More than $57bn mobilized to counteract climate change

Companies, governments, investors, and philanthropies have decided to dedicate $57bn towards the entire climate agenda to battle rising temperatures and all resulting and related issues. This includes nature, energy, food, health, and finance. With regard to climate finance, for example, the UAE has launched a $30bn fund whereas the World Bank plans to increase its annual funding of climate-related projects by $9bn.

Over 120 countries backed COP28 UAE Climate and Health Declaration

The impacts of climate change on our human health are already visible. Therefore, the COP28 Presidency has announced the COP28 UAE Declaration of Climate and Health.
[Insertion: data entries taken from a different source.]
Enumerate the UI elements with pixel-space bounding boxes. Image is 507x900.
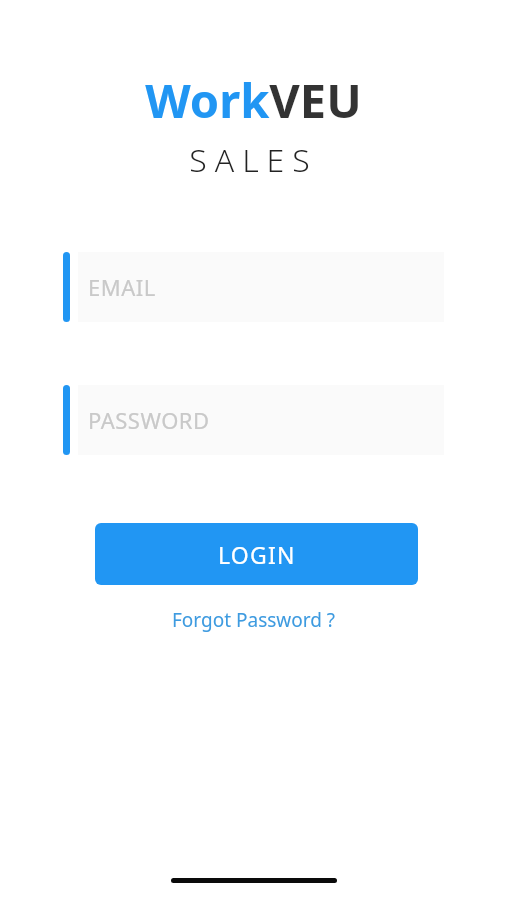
- button[interactable]: PASSWORD: [63, 385, 444, 455]
- staticText: LOGIN: [218, 539, 296, 570]
- staticText: WorkVEU: [145, 68, 362, 132]
- button[interactable]: LOGIN: [95, 523, 418, 585]
- button[interactable]: Forgot Password ?: [164, 603, 344, 637]
- staticText: PASSWORD: [88, 405, 210, 435]
- staticText: EMAIL: [88, 272, 156, 302]
- button[interactable]: EMAIL: [63, 252, 444, 322]
- staticText: Forgot Password ?: [172, 607, 336, 633]
- staticText: SALES: [189, 138, 318, 182]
Its goal is to foster and accelerate the development of climate-resilient and sustainable health systems. Acknowledging the need for governments to adapt and prepare their healthcare systems and protect their communities, the declaration was signed by 123 countries. Altogether, $1bn is going to be dedicated to address issues arising from the climate health crisis.

Countries pledge to triple global renewable energy capacity by 2030

118 countries have signed a commitment to triple the world’s global renewable energy capacity within the next 7 years. The goal is to raise the global capacity of renewable generation to 11.000 gigawatts. Furthermore, these countries agreed to at least doubling the average global rate of improvements to energy efficiency from 2% to over 4% within the same timeframe. While China and India have not expressed their overall support, both countries have signalled their support to triple the renewable energy production capacity.
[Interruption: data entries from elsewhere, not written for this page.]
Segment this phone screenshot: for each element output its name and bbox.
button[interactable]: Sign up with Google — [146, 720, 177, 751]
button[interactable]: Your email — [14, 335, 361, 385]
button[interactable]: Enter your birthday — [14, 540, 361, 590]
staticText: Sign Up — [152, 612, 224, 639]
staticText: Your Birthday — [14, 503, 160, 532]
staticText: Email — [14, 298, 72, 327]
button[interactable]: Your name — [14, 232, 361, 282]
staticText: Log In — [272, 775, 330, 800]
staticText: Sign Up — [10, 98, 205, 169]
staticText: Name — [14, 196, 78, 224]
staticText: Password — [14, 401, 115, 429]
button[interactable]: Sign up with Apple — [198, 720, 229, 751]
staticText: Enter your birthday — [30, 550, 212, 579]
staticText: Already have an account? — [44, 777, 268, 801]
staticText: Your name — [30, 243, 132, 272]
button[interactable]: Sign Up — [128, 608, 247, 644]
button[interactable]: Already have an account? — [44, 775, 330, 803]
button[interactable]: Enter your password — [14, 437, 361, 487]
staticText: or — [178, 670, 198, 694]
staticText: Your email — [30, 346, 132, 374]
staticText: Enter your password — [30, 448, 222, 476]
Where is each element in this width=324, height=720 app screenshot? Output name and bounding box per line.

Cut down on cooling-related emissions decided

Rising temperatures increase the demand for cooling. While being emitted in lower amounts into the atmosphere compared to CO2, coolants have a significantly higher global warming potential. Currently, emissions from coolants account for around 7% of global GHG emissions. This number, however, is expected to triple by 2050 if no countermeasures are undertaken. For the first time, the Global Cooling Pledge commits countries to reduce their emissions from coolants by 68% (compared to 2022 levels) until 2050. The USA and Canada, alongside 61 other countries, have committed to the pledge.

COP28 participants agree on Loss and Damage Fund

Right at the beginning of the COP28, delegates of various countries have made public to pledge to the Loss and Damage Fund, which had previously been discussed and agreed upon at the COP27. Having born the idea around three decades ago, the fund’s goal is to pay for and cover damages and losses in countries affected the most by climate extremes resulting from global warming. Currently, countries have committed to contributions totalling $400m for countries in need.

FAO develops roadmap to combat hunger

600 million people are projected to suffer chronic hunger by 2030. The FAO, also part of the COP28, has announced the development of a roadmap with the aim to combat all forms of malnutrition and to eradicate hunger (Sustainable Development Goal 2), staying within the 1.5°C set by the Paris Agreement. 120 actions and key milestones have been identified, in addition to reducing agrifood methane emissions by 25% until 2030, reaching carbon neutrality by 2035, and transforming agrifood systems into a carbon sink by 2050 to capture 1.5 gigatons of GHG emissions yearly.